Start of Exercise data

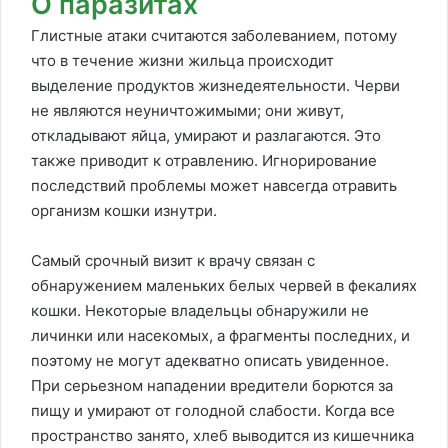
О паразитах
Глистные атаки считаются заболеванием, потому
что в течение жизни жильца происходит
выделение продуктов жизнедеятельности. Черви
не являются неуничтожимыми; они живут,
откладывают яйца, умирают и разлагаются. Это
также приводит к отравлению. Игнорирование
последствий проблемы может навсегда отравить
организм кошки изнутри.
Самый срочный визит к врачу связан с
обнаружением маленьких белых червей в фекалиях
кошки. Некоторые владельцы обнаружили не
личинки или насекомых, а фрагменты последних, и
поэтому не могут адекватно описать увиденное.
При серьезном нападении вредители борются за
пищу и умирают от голодной слабости. Когда все
пространство занято, хлеб выводится из кишечника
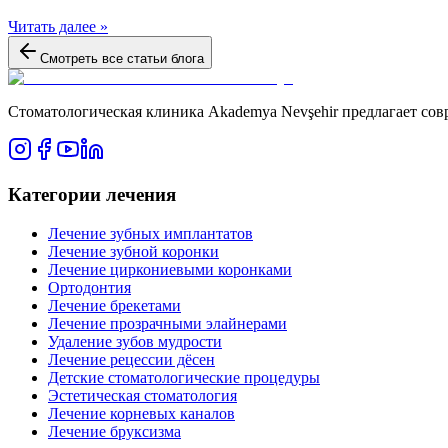
Читать далее »
Смотреть все статьи блога
Стоматологическая клиника Akademya Nevşehir предлагает сов
Категории лечения
Лечение зубных имплантатов
Лечение зубной коронки
Лечение циркониевыми коронками
Ортодонтия
Лечение брекетами
Лечение прозрачными элайнерами
Удаление зубов мудрости
Лечение рецессии дёсен
Детские стоматологические процедуры
Эстетическая стоматология
Лечение корневых каналов
Лечение бруксизма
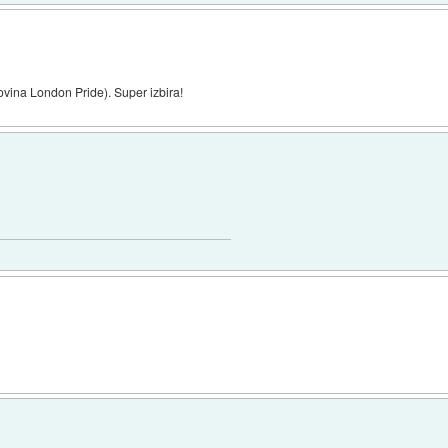
ovina London Pride). Super izbira!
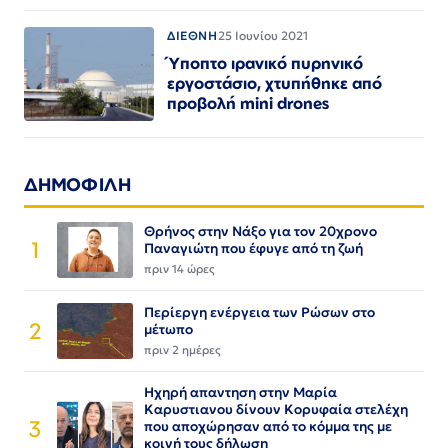
ΔΙΕΘΝΗ
25 Ιουνίου 2021
Ύποπτο ιρανικό πυρηνικό
εργοστάσιο, χτυπήθηκε από
προβολή mini drones
ΔΗΜΟΦΙΛΗ
Θρήνος στην Νάξο για τον 20χρονο
1
Παναγιώτη που έφυγε από τη ζωή
πριν 14 ώρες
Περίεργη ενέργεια των Ρώσων στο
2
μέτωπο
πριν 2 ημέρες
Ηχηρή απαντηση στην Μαρία
Καρυστιανου δίνουν Κορυφαία στελέχη
3
που αποχώρησαν από το κόμμα της με
κοινή τους δήλωση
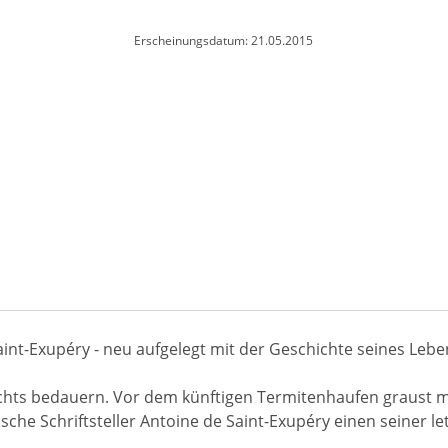
Erscheinungsdatum: 21.05.2015
t-Exupéry - neu aufgelegt mit der Geschichte seines Leben
ichts bedauern. Vor dem künftigen Termitenhaufen graust m
ische Schriftsteller Antoine de Saint-Exupéry einen seiner l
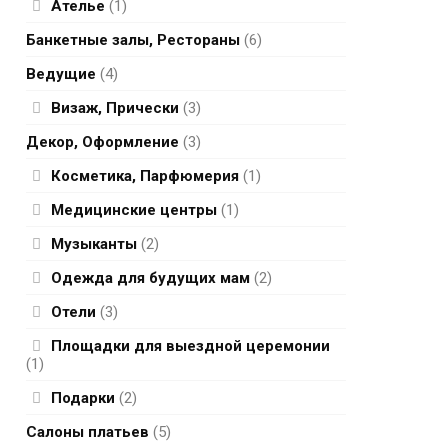
Ателье
(1)
Банкетные залы, Рестораны
(6)
Ведущие
(4)
Визаж, Прически
(3)
Декор, Оформление
(3)
Косметика, Парфюмерия
(1)
Медицинские центры
(1)
Музыканты
(2)
Одежда для будущих мам
(2)
Отели
(3)
Площадки для выездной церемонии
(1)
Подарки
(2)
Салоны платьев
(5)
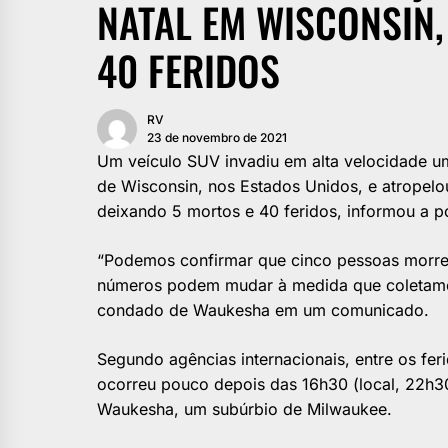
NATAL EM WISCONSIN,
40 FERIDOS
RV
23 de novembro de 2021
Um veículo SUV invadiu em alta velocidade u
de Wisconsin, nos Estados Unidos, e atropel
deixando 5 mortos e 40 feridos, informou a pol
“Podemos confirmar que cinco pessoas morrer
números podem mudar à medida que coletamos
condado de Waukesha em um comunicado.
Segundo agências internacionais, entre os fer
ocorreu pouco depois das 16h30 (local, 22h30
Waukesha, um subúrbio de Milwaukee.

End of Exercise data

• Task
Omit the pictures, and quote the material above exactly as given.

• Output of the exercise
О паразитах
Глистные атаки считаются заболеванием, потому
что в течение жизни жильца происходит
выделение продуктов жизнедеятельности. Черви
не являются неуничтожимыми; они живут,
откладывают яйца, умирают и разлагаются. Это
также приводит к отравлению. Игнорирование
последствий проблемы может навсегда отравить
организм кошки изнутри.
Самый срочный визит к врачу связан с
обнаружением маленьких белых червей в фекалиях
кошки. Некоторые владельцы обнаружили не
личинки или насекомых, а фрагменты последних, и
поэтому не могут адекватно описать увиденное.
При серьезном нападении вредители борются за
пищу и умирают от голодной слабости. Когда все
пространство занято, хлеб выводится из кишечника
Читать далее »
Смотреть все статьи блога
Стоматологическая клиника Akademya Nevşehir предлагает сов
Категории лечения
Лечение зубных имплантатов
Лечение зубной коронки
Лечение циркониевыми коронками
Ортодонтия
Лечение брекетами
Лечение прозрачными элайнерами
Удаление зубов мудрости
Лечение рецессии дёсен
Детские стоматологические процедуры
Эстетическая стоматология
Лечение корневых каналов
Лечение бруксизма
ovina London Pride). Super izbira!
ΔΙΕΘΝΗ
25 Ιουνίου 2021
Ύποπτο ιρανικό πυρηνικό
εργοστάσιο, χτυπήθηκε από
προβολή mini drones
ΔΗΜΟΦΙΛΗ
Θρήνος στην Νάξο για τον 20χρονο
1
Παναγιώτη που έφυγε από τη ζωή
πριν 14 ώρες
Περίεργη ενέργεια των Ρώσων στο
2
μέτωπο
πριν 2 ημέρες
Ηχηρή απαντηση στην Μαρία
Καρυστιανου δίνουν Κορυφαία στελέχη
3
που αποχώρησαν από το κόμμα της με
κοινή τους δήλωση
Erscheinungsdatum: 21.05.2015
t-Exupéry - neu aufgelegt mit der Geschichte seines Leben
ichts bedauern. Vor dem künftigen Termitenhaufen graust m
ische Schriftsteller Antoine de Saint-Exupéry einen seiner l
Ателье
(1)
Банкетные залы, Рестораны
(6)
Ведущие
(4)
Визаж, Прически
(3)
Декор, Оформление
(3)
Косметика, Парфюмерия
(1)
Медицинские центры
(1)
Музыканты
(2)
Одежда для будущих мам
(2)
Отели
(3)
Площадки для выездной церемонии
(1)
Подарки
(2)
Салоны платьев
(5)
NATAL EM WISCONSIN,
40 FERIDOS
RV
23 de novembro de 2021
Um veículo SUV invadiu em alta velocidade u
de Wisconsin, nos Estados Unidos, e atropel
deixando 5 mortos e 40 feridos, informou a pol
“Podemos confirmar que cinco pessoas morrer
números podem mudar à medida que coletamos
condado de Waukesha em um comunicado.
Segundo agências internacionais, entre os fer
ocorreu pouco depois das 16h30 (local, 22h30
Waukesha, um subúrbio de Milwaukee.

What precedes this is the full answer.